▶ TASK DESCRIPTION
Lines before the one containing "Documenti Utili" are left out; return that line and all lines after it, exactly, through the end of the records below.

+++

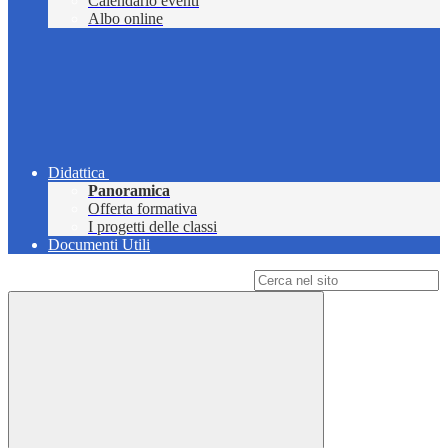
Calendario eventi
Albo online
Didattica
Panoramica
Offerta formativa
I progetti delle classi
Documenti Utili
Campo di ricerca per le pagine del sito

+++

▶ TASK SOLUTION
Documenti Utili
Campo di ricerca per le pagine del sito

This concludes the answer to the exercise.